Poems (Ford)/The Picket

For works with similar titles, see The Picket.

THE PICKET.[1]
The night is dark and cheerless, the wintry blast blows chill
Across the sluggish river, and o'er the dreary hill
And out from camp the soldier on picket guard must go,
Alone, while others slumber, to stand in cold and snow.

With muffled step, in silence, night's solemn noon goes by;
Her myriad stars gaze coldly upon him from on high,
And far o'er vale and mountain his thoughts unbidden roam
To old, familiar faces, and loving hearts at home.

He sees his aged mother, her sad face marked with care,
While lovingly his sisters for him some gift prepare;
He hears them speak of Charlie, and for his safety pray,
And knows their hearts are with him, though he is far away.
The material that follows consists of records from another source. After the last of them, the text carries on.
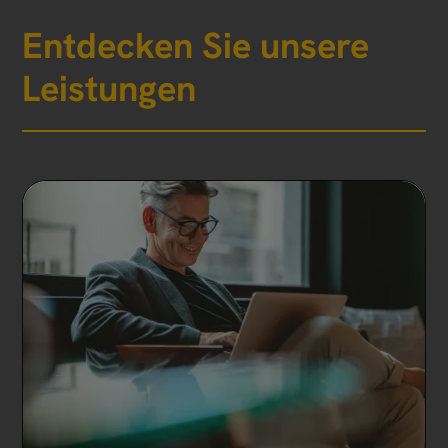
Entdecken Sie unsere
Leistungen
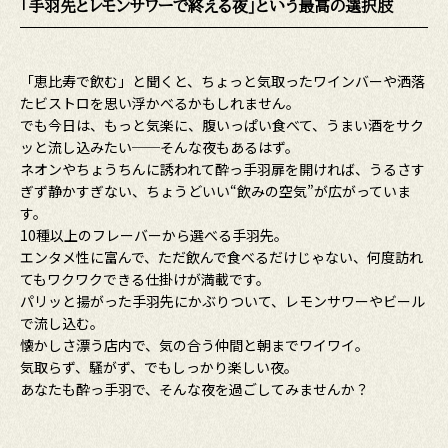
「手羽先とレモンサワーで終える夜」という最高の選択肢
「恵比寿で飲む」と聞くと、ちょっと気取ったワインバーや洒落
たビストロを思い浮かべるかもしれません。
でも今日は、もっと気楽に、腹いっぱい食べて、うまい酒をサク
ッと流し込みたい──そんな夜もあるはず。
ネオンやちょうちんに誘われて酔っ手羽扉を開ければ、うるさす
ぎず静かすぎない、ちょうどいい“飲みの空気”が広がっていま
す。
10種以上のフレーバーから選べる手羽先。
エンタメ性に富んで、ただ飲んで食べるだけじゃない、何度訪れ
てもワクワクできる仕掛けが満載です。
パリッと揚がった手羽先にかぶりついて、レモンサワーやビール
で流し込む。
懐かしさ漂う店内で、気の合う仲間と朝までワイワイ。
気取らず、騒がず、でもしっかり楽しい夜。
あなたも酔っ手羽で、そんな夜を過ごしてみませんか？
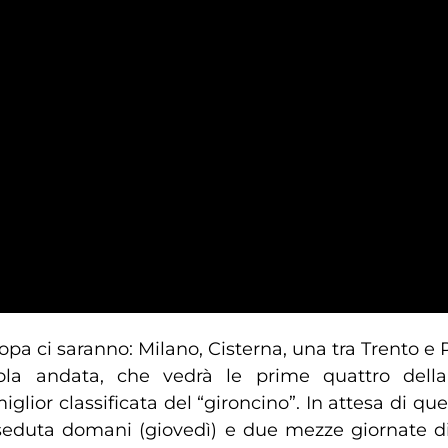
opa ci saranno: Milano, Cisterna, una tra Trento e 
a andata, che vedrà le prime quattro della 
glior classificata del “gironcino”. In attesa di qu
eduta domani (giovedì) e due mezze giornate di 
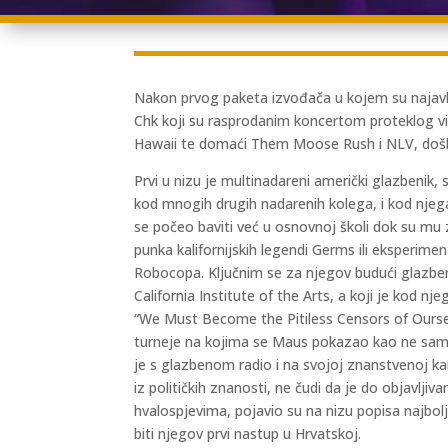
Nakon prvog paketa izvođača u kojem su najavlje
Chk koji su rasprodanim koncertom proteklog vike
Hawaii te domaći Them Moose Rush i NLV, došlo j
Prvi u nizu je multinadareni američki glazbenik,
kod mnogih drugih nadarenih kolega, i kod njega
se počeo baviti već u osnovnoj školi dok su mu z
punka kalifornijskih legendi Germs ili eksperime
Robocopa. Ključnim se za njegov budući glazben
California Institute of the Arts, a koji je kod
“We Must Become the Pitiless Censors of Ourselve
turneje na kojima se Maus pokazao kao ne samo s
je s glazbenom radio i na svojoj znanstvenoj ka
iz političkih znanosti, ne čudi da je do objavl
hvalospjevima, pojavio su na nizu popisa najbolj
biti njegov prvi nastup u Hrvatskoj.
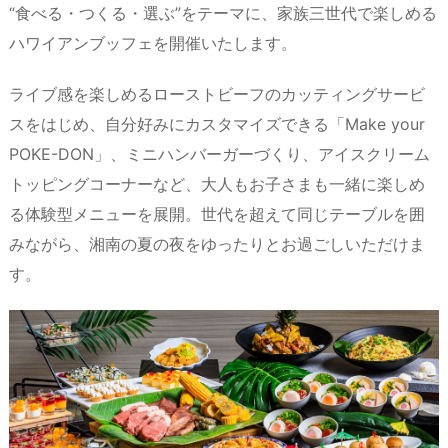
“食べる・つくる・選ぶ”をテーマに、家族三世代で楽しめる
ハワイアンブッフェを開催いたします。
ライブ感を楽しめるローストビーフのカッティングサービ
スをはじめ、自分好みにカスタマイズできる「Make your
POKE-DON」、ミニハンバーガーづくり、アイスクリーム
トッピングコーナーなど、大人もお子さまも一緒に楽しめ
る体験型メニューを展開。世代を超えて同じテーブルを囲
みながら、湘南の夏の夜をゆったりとお過ごしいただけま
す。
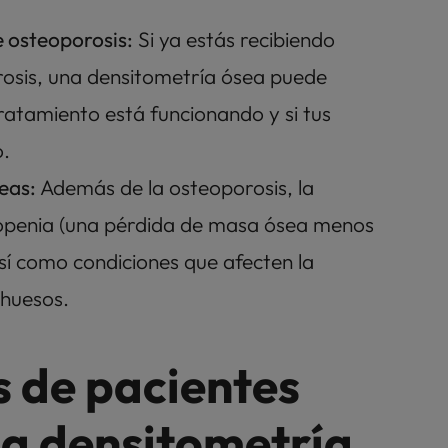
 osteoporosis:
 Si ya estás recibiendo 
osis, una densitometría ósea puede 
ratamiento está funcionando y si tus 
o.
eas: 
Además de la osteoporosis, la 
penia (una pérdida de masa ósea menos 
sí como condiciones que afecten la 
 huesos.
 de pacientes 
a densitometría 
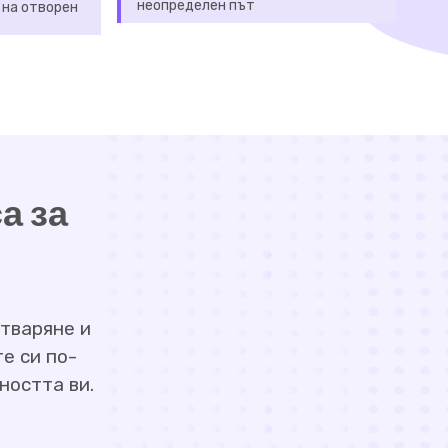
неопределен път
 на отворен
а за
тваряне и
е си по-
ността ви.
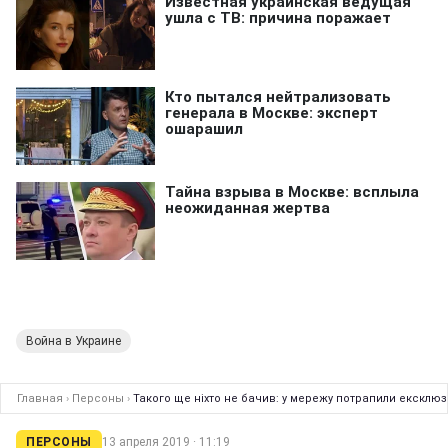
Война в Украине
Главная
›
Персоны
›
Такого ще ніхто не бачив: у мережу потрапили ексклю
ПЕРСОНЫ
13 апреля 2019 · 11:19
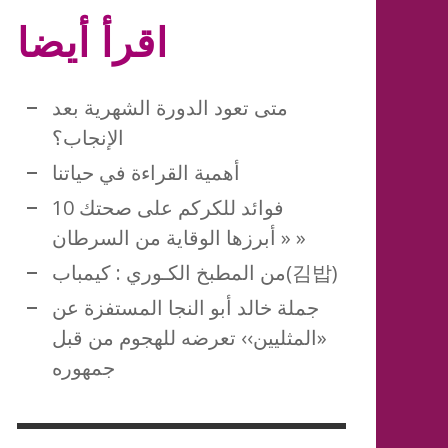
NESSAMET
NESSAMET
,
,
اقرأ أيضا
كيف تكونين انيق
NESSAMET
NESSAMET
NESSAMET
NESSAMET
,
,
,
,
مواصفات امرأة برج الحوت
NESSAMET
,
NESSAMET
,
متى تعود الدورة الشهرية بعد
الإنجاب؟
أهمية القراءة في حياتنا
10 فوائد للكركم على صحتك
« أبرزها الوقاية من السرطان »
من المطبخ الكـوري : كيمباب(김밥)
جملة خالد أبو النجا المستفزة عن
«المثليين›› تعرضه للهجوم من قبل
جمهوره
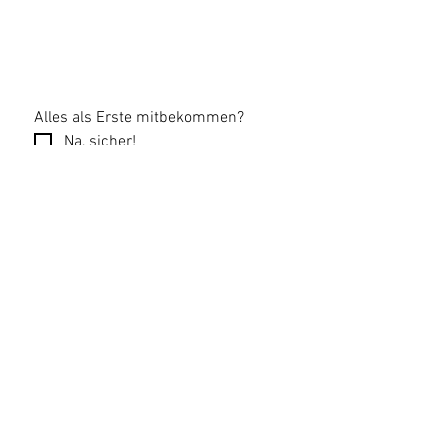
Alles als Erste mitbekommen?
Na, sicher!
Email
*
Newsletter abonnieren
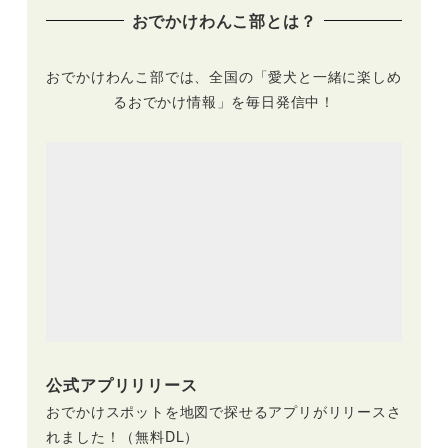
おでかけわんこ部とは？
おでかけわんこ部では、全国の「愛犬と一緒に楽しめ
るおでかけ情報」を毎日発信中！
公式アプリリリース
おでかけスポットを地図で探せるアプリがリリースさ
れました！（無料DL）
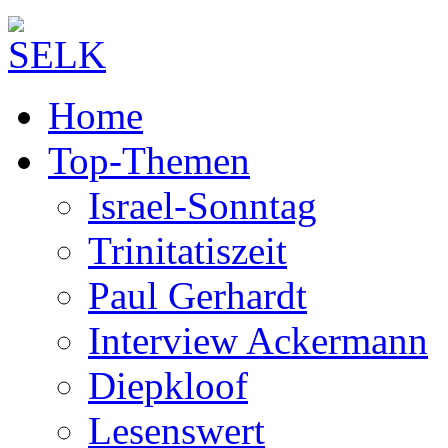
Home
Top-Themen
Israel-Sonntag
Trinitatiszeit
Paul Gerhardt
Interview Ackermann
Diepkloof
Lesenswert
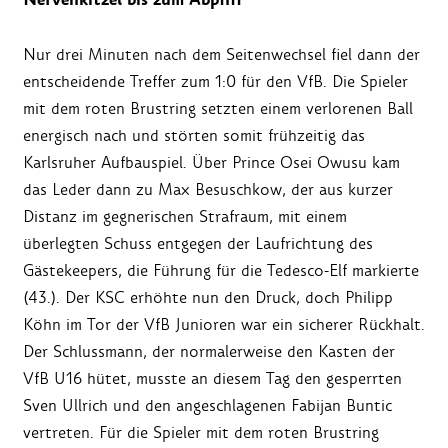
Nervenkitzel bis zum Abpfiff
Nur drei Minuten nach dem Seitenwechsel fiel dann der
entscheidende Treffer zum 1:0 für den VfB. Die Spieler
mit dem roten Brustring setzten einem verlorenen Ball
energisch nach und störten somit frühzeitig das
Karlsruher Aufbauspiel. Über Prince Osei Owusu kam
das Leder dann zu Max Besuschkow, der aus kurzer
Distanz im gegnerischen Strafraum, mit einem
überlegten Schuss entgegen der Laufrichtung des
Gästekeepers, die Führung für die Tedesco-Elf markierte
(43.). Der KSC erhöhte nun den Druck, doch Philipp
Köhn im Tor der VfB Junioren war ein sicherer Rückhalt.
Der Schlussmann, der normalerweise den Kasten der
VfB U16 hütet, musste an diesem Tag den gesperrten
Sven Ullrich und den angeschlagenen Fabijan Buntic
vertreten. Für die Spieler mit dem roten Brustring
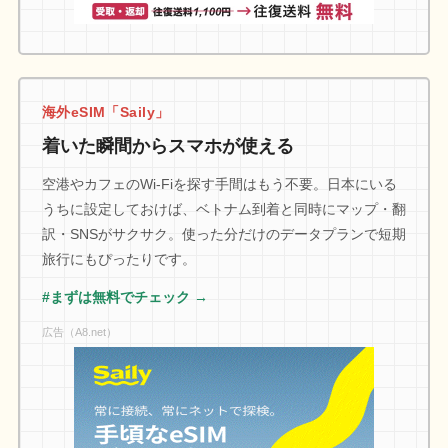
海外eSIM「Saily」
着いた瞬間からスマホが使える
空港やカフェのWi-Fiを探す手間はもう不要。日本にいる
うちに設定しておけば、ベトナム到着と同時にマップ・翻
訳・SNSがサクサク。使った分だけのデータプランで短期
旅行にもぴったりです。
#まずは無料でチェック →
広告（A8.net）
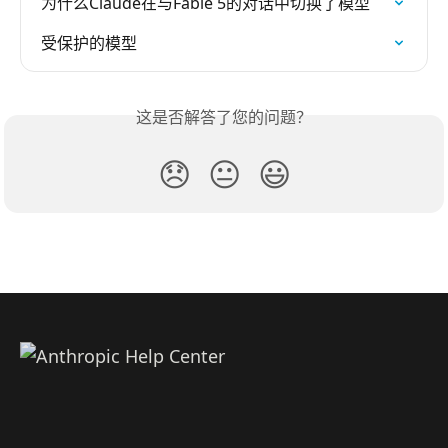
为什么Claude在与Fable 5的对话中切换了模型
受保护的模型
这是否解答了您的问题？
😞
😐
😃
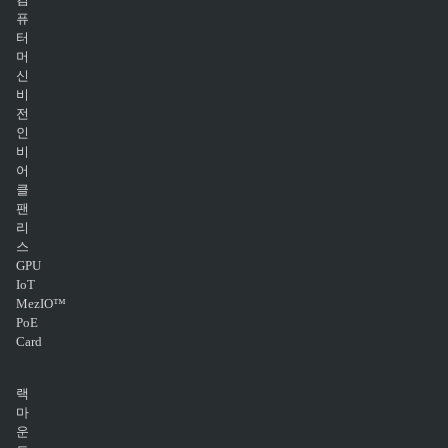
퓨
터
머
신
비
전
인
비
어
클
팬
리
스
GPU
IoT
MezIO™
PoE
Card
랙
마
운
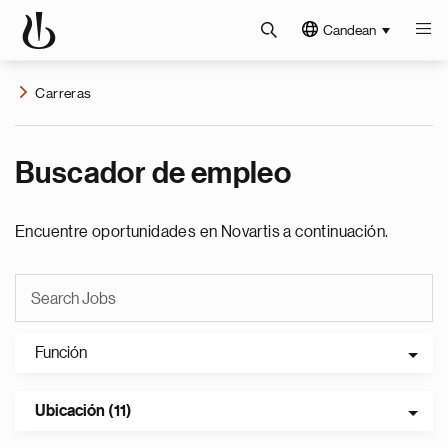
Candean
Carreras
Buscador de empleo
Encuentre oportunidades en Novartis a continuación.
Función
Ubicación (11)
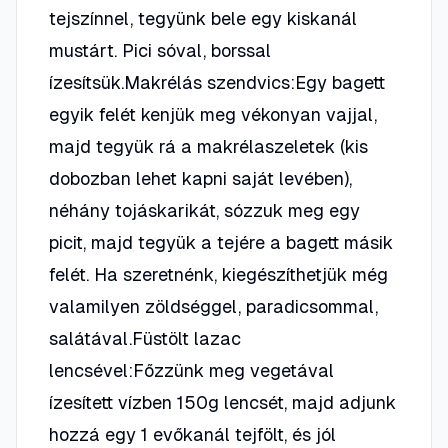
tejszínnel, tegyünk bele egy kiskanál
mustárt. Pici sóval, borssal
ízesítsük.Makrélás szendvics:Egy bagett
egyik felét kenjük meg vékonyan vajjal,
majd tegyük rá a makrélaszeletek (kis
dobozban lehet kapni saját levében),
néhány tojáskarikát, sózzuk meg egy
picit, majd tegyük a tejére a bagett másik
felét. Ha szeretnénk, kiegészíthetjük még
valamilyen zöldséggel, paradicsommal,
salátával.Füstölt lazac
lencsével:Főzzünk meg vegetával
ízesített vízben 150g lencsét, majd adjunk
hozzá egy 1 evőkanál tejfölt, és jól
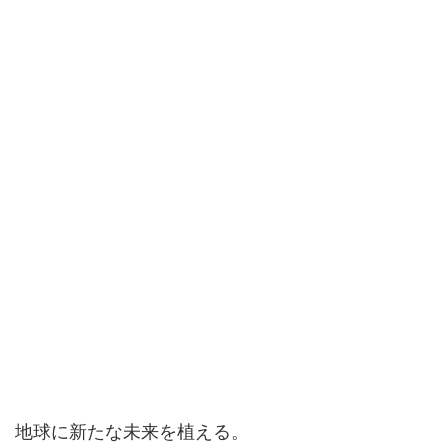
地球に新たな未来を植える。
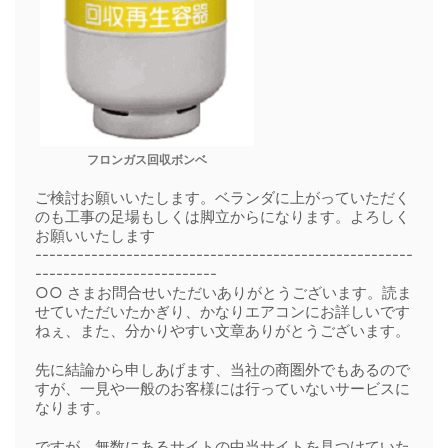
フロンガス回収ボンベ
ご検討お願いいたします。ベランダに上がっていただく
のも工事の足場もしくは脚立からになります。よろしく
お願いいたします
------------------------------------------------------
--------------------------
○○ さまお問合せいただいありがとうございます。読ま
せていただいたかぎり、かなりエアコンにお詳しいです
ねぇ、また、分かりやすい文章ありがとうございます。
先に結論から申しあげます、当社の商圏外でもあるので
すが、一見や一般のお客様には行っていないサービスに
なります。
ですが、無数にあるサイトの中当サイトを見つけていた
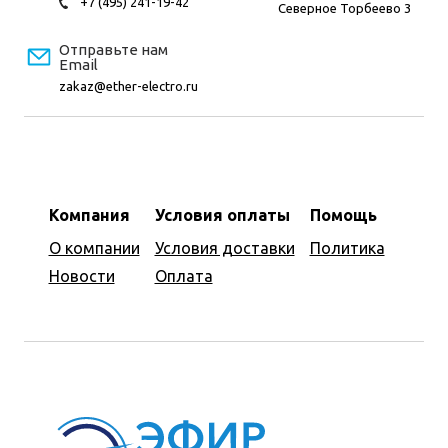
+7 (495) 241-19-42
Северное Торбеево 3
Отправьте нам
Email
zakaz@ether-electro.ru
Компания
Условия оплаты
Помощь
О компании
Условия доставки
Политика
Новости
Оплата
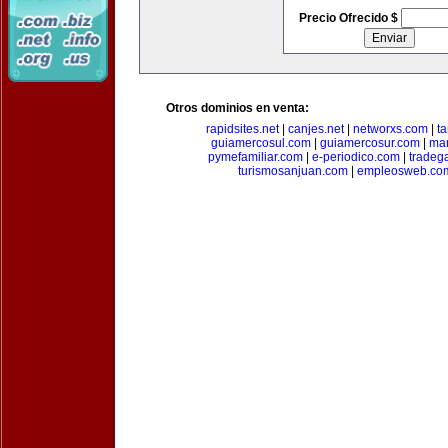
Precio Ofrecido $
Otros dominios en venta:
rapidsites.net
|
canjes.net
|
networxs.com
|
t
guiamercosul.com
|
guiamercosur.com
|
mar
pymefamiliar.com
|
e-periodico.com
|
tradega
turismosanjuan.com
|
empleosweb.co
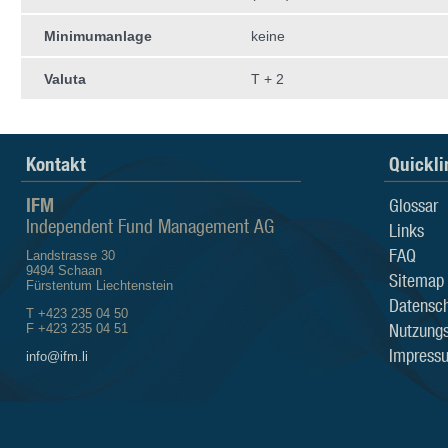
Minimumanlage
keine
Valuta
T + 2
Kontakt
Quickli
IFM
Glossar
Independent Fund Management AG
Links
FAQ
Landstrasse 30
9494 Schaan
Sitemap
Fürstentum Liechtenstein
Datensch
T +423 235 04 50
Nutzung
F +423 235 04 51
Impress
info@ifm.li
But fiercer still around him the tempest's wild wings blow,
The frosty air cuts keener than weapon of the foe;
He feels his life-blood freezing, his heart grows cold and still,
Out in the silent midnight upon the lonely hill.

At last, when dawns the morning, by the "relief" is found
Still at his post the soldier, stretched lifeless on the ground,
A smile his pale lips parting—as peaceful seems his rest
As is an infant's slumber upon its mother's breast.

But where the dark Ohio rolls slowly on its way,
Within a cheerless homestead are heavy hearts to-day—
A lonely widowed mother sits bowed in bitter woe,
Mourning her boy, her Charlie, who perished in the snow.

  1. In the winter of 1862 several soldiers on picket guard in the Army of the Potomac were found at their posts frozen to death.